The deliverable prompt currently forbids git push and explicitly overrides the repo’s own “push after tasks” instruction. That’s a sensible guardrail, but silently overriding another project’s stated workflow is a stronger stance on a repo you don’t own.
Recommend: keep “commit locally, never push” as the repo-mode default, but make it a visible, per-workspace toggle rather than an invisible hardcode.
The HTML plan gives you live regions, version history and inline comments for free — genuinely nice. But it lands as an .html file a code reviewer won’t want in the tree, and it couples plan mode to the whole vault document engine.
Recommend: Markdown in repo mode; keep HTML documents for docs-mode vaults. Same state machine, different backing file.
In-place execution means parallel agents on one repo fight over the working tree. Worktrees fix it but add real complexity (creation, cleanup, branch surfacing, discovery-path implications since each worktree is a different cwd slug).

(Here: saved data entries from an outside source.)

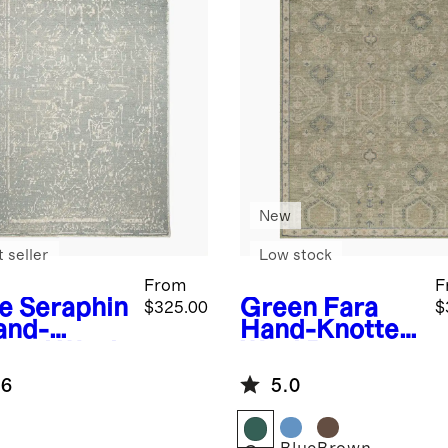
New
 seller
Low stock
From
F
e
Seraphin
Green
Fara
$325.00
$
and-
Hand-Knotted
tted Wool
Wool Rug
g
.6
5.0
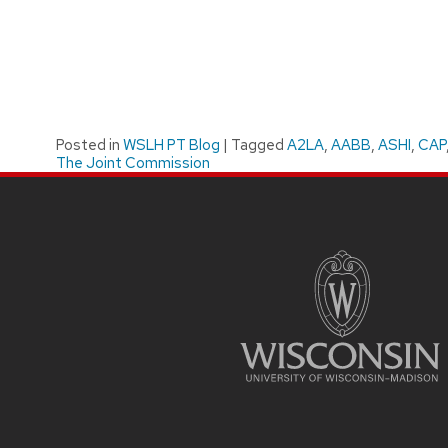
Posted in
WSLH PT Blog
|
Tagged
A2LA
,
AABB
,
ASHI
,
CAP
The Joint Commission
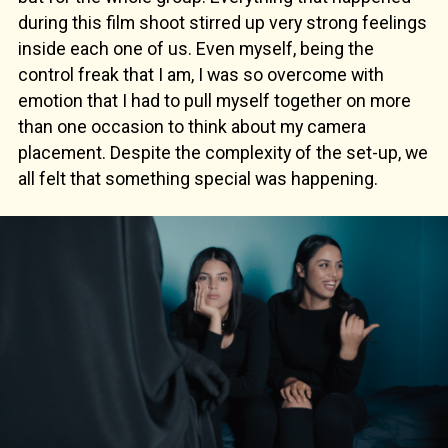
during this film shoot stirred up very strong feelings
inside each one of us. Even myself, being the
control freak that I am, I was so overcome with
emotion that I had to pull myself together on more
than one occasion to think about my camera
placement. Despite the complexity of the set-up, we
all felt that something special was happening.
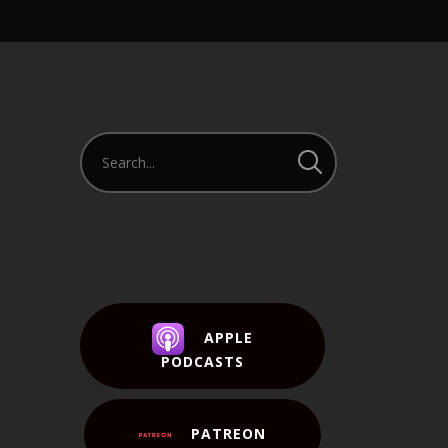
APPLE
PODCASTS
PATREON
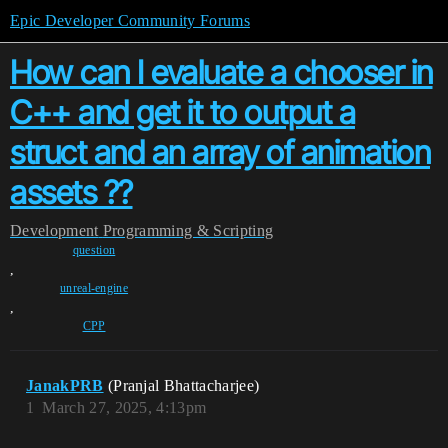
Epic Developer Community Forums
How can I evaluate a chooser in
C++ and get it to output a
struct and an array of animation
assets ??
Development
Programming & Scripting
question
,
unreal-engine
,
CPP
JanakPRB
(Pranjal Bhattacharjee)
1
March 27, 2025, 4:13pm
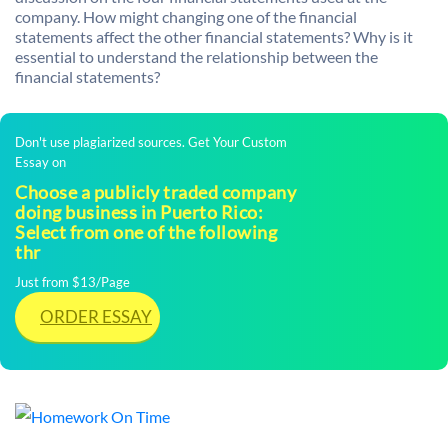
company. How might changing one of the financial
statements affect the other financial statements? Why is it
essential to understand the relationship between the
financial statements?
Don't use plagiarized sources. Get Your Custom
Essay on
Choose a publicly traded company
doing business in Puerto Rico:
Select from one of the following
thr
Just from $13/Page
ORDER ESSAY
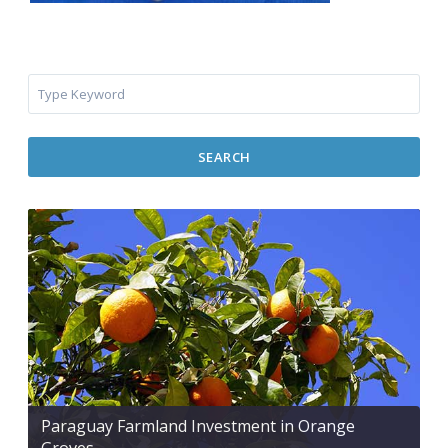
SEARCH
Paraguay Farmland Investment in Orange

Recommend: defer to Phase 4. Ship the single-agent experience first; most repo work is one agent at a time.
Open one of your non-html repos as a vault and drive a Direct session end to end. You’ll see the plumbing already works and feel exactly where the injected prompt fights the task. That firsthand list is the spec for Phase 1, and it’ll confirm the core claim of this plan: the fleet, discovery, launch and git-safety are done — only the words we put in the agent’s mouth are wrong.